Software & Tools

simiTerm: A Similarity-Based Method for Identifying New Terms for Consumer Health Vocabulary

The widely known vocabulary gap between health consumers and healthcare professionals hinders information seeking and health dialogue of consumers on end-user health applications. The Open Access and Collaborative Consumer Health Vocabulary (OAC CHV), i.e., medical terminologies used by lay consumers, has been created to bridge such a gap. Specifically, the OAC CHV facilitates consumers’ health information retrieval by enabling consumer-facing health applications to translate between professional language and consumer friendly language. To keep up with the constantly evolving medical knowledge and language use, new terms need to be identified and added to the OAC CHV. User-generated content on social media including social question and answer (social Q&A) sites, afford us enormous opportunity in mining consumer health terms. Existing methods of identifying new consumer terms from text typically use ad-hoc lexical syntactic patterns and human review. Our study aims to extend an existing method by extracting n-grams from a social Q&A textual corpus and representing them with a rich set of contextual and syntactic features. Using K-means clustering, our method, simiTerm, was able to identify terms that are both contextually and syntactically similar to the existing OAC CHV terms. We tested our method on two social Q&A disease domains: diabetes and cancer. Our method outperformed three baseline ranking methods. A post-hoc qualitative evaluation by human experts further validated that our method can effectively identify meaningful new consumer terms on social Q&A. The paper "Enriching consumer health vocabulary through mining a social Q&A site: a similarity-based approach" (Journal of Biomedical Informatics 2017) introduced the method behind this tool. [Source code]

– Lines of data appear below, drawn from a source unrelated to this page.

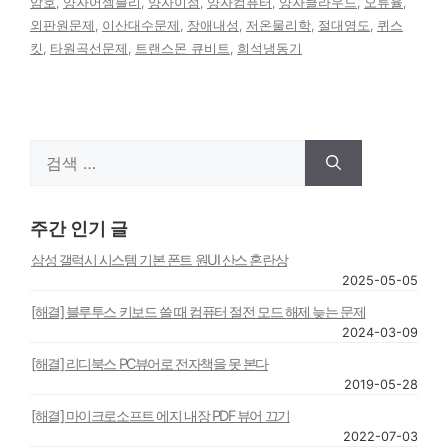
암호
,
양자어셈블리
,
양자이점
,
양자컴퓨터
,
양자클라우드
,
오류율
,
외판원문제
,
이산대수문제
,
장애내성
,
저온물리학
,
절대영도
,
퀴스
킷
,
타원곡선문제
,
트랜스몬 큐비트
,
희석냉동기
검
색:
주간 인기 글
삼성 갤럭시 시스템 기본 폰트 원UI 산스 혼란상
2025-05-05
[해결] 블루투스 키보드 쓸 때 컴퓨터 절전 모드 해제 늦는 문제
2024-03-09
[해결] 리디북스 PC뷰어로 전자책을 못 본다
2019-05-28
[해결] 마이크로소프트 에지 내장 PDF 뷰어 끄기
2022-07-03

This work was supported by the start-up fund of Florida State University and an Amazon Web Services Education and Research Grant Award (PI: He). The work was partially supported by National Center for Advancing Translational Sciences under the Clinical and Translational Science Award UL1TR001427 (PI: Nelson & Shenkman). 


Visual Analysis Tool of Study Populations of Clinical Trials (VITTA)

Using a previously published database COMPACT as the backend, we designed a tool for visual aggregate analysis of clinical trial eligibility features. This tool consists of four modules for eligibility feature frequency analysis, query builder, distribution analysis, and visualization, respectively. This tool is capable of analyzing:

(1) frequently used qualitative and quantitative features for recruiting subjects for a selected medical condition;
(2) distribution of study enrollment on consecutive value points or value intervals of each quantitative feature;
(3) distribution of studies on the boundary values, permissible value ranges, and value range widths of each feature. 

All analysis results were visualized using Google Charts API. Five recruited potential users assessed the usefulness of this tool for identifying common patterns in any selected eligibility feature for clinical trial participant selection. The recruited potential users rated the user-perceived usefulness of VITTA with an average score of 86.4/100.The paper "Visual aggregate analysis of eligibility features of clinical trials" (Journal of Biomedical Informatics 2015 Vol.54) introduced the theory behind this tool.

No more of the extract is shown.